Saved entries:
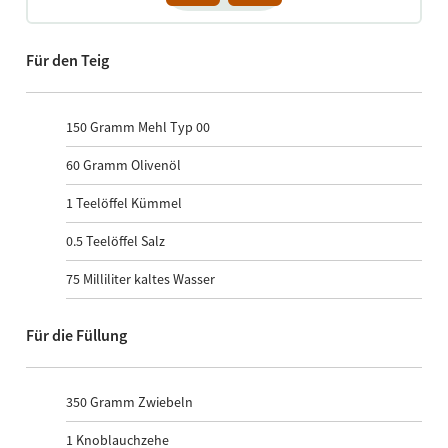
Für den Teig
150
Gramm Mehl Typ 00
60
Gramm Olivenöl
1
Teelöffel Kümmel
0.5
Teelöffel Salz
75
Milliliter kaltes Wasser
Für die Füllung
350
Gramm Zwiebeln
1
Knoblauchzehe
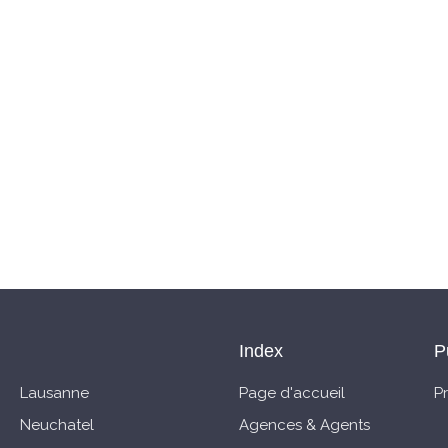
Index
P
Lausanne
Page d'accueil
P
Neuchatel
Agences & Agents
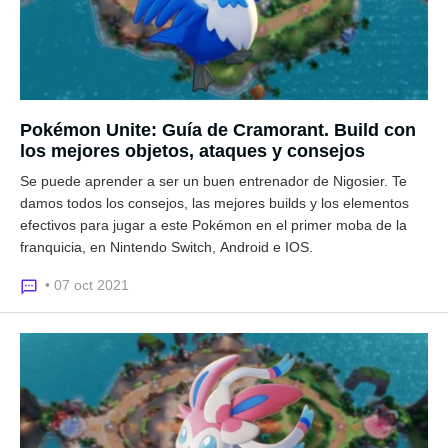
Pokémon Unite: Guía de Cramorant. Build con
los mejores objetos, ataques y consejos
Se puede aprender a ser un buen entrenador de Nigosier. Te
damos todos los consejos, las mejores builds y los elementos
efectivos para jugar a este Pokémon en el primer moba de la
franquicia, en Nintendo Switch, Android e IOS.
• 07 oct 2021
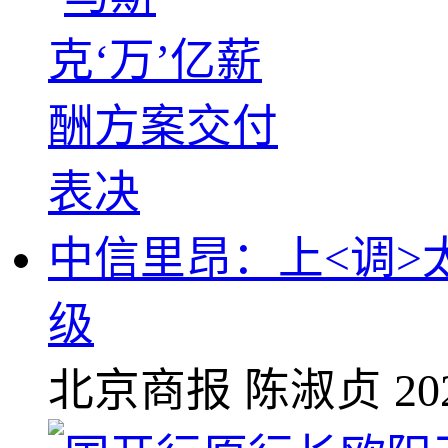
中信里昂：上<调>太
级
北京商报
陈淑贞
20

WHAT TO WORK ON:
Omit every picture while printing the data word for word.

SOLUTION BELOW:
Für den Teig
150
Gramm Mehl Typ 00
60
Gramm Olivenöl
1
Teelöffel Kümmel
0.5
Teelöffel Salz
75
Milliliter kaltes Wasser
Für die Füllung
350
Gramm Zwiebeln
1
Knoblauchzehe
Index
P
Lausanne
Page d'accueil
P
Neuchatel
Agences & Agents
Pokémon Unite: Guía de Cramorant. Build con
los mejores objetos, ataques y consejos
Se puede aprender a ser un buen entrenador de Nigosier. Te
damos todos los consejos, las mejores builds y los elementos
efectivos para jugar a este Pokémon en el primer moba de la
franquicia, en Nintendo Switch, Android e IOS.
• 07 oct 2021
中信里昂：上<调>太
级
北京商报
陈淑贞
20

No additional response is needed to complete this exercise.